Collected data:
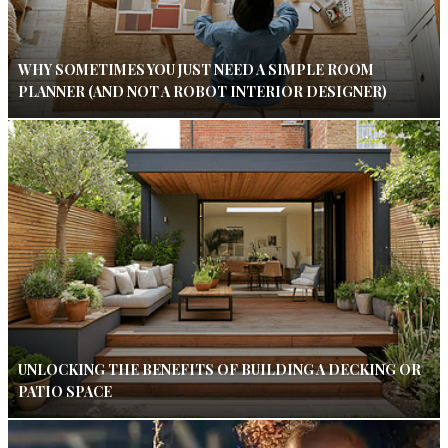
WHY SOMETIMES YOU JUST NEED A SIMPLE ROOM
PLANNER (AND NOT A ROBOT INTERIOR DESIGNER)
UNLOCKING THE BENEFITS OF BUILDING A DECKING OR
PATIO SPACE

Exercise directions: Please copy out each line above exactly as written, but not the pictures.

Solution for this task:
WHY SOMETIMES YOU JUST NEED A SIMPLE ROOM
PLANNER (AND NOT A ROBOT INTERIOR DESIGNER)
UNLOCKING THE BENEFITS OF BUILDING A DECKING OR
PATIO SPACE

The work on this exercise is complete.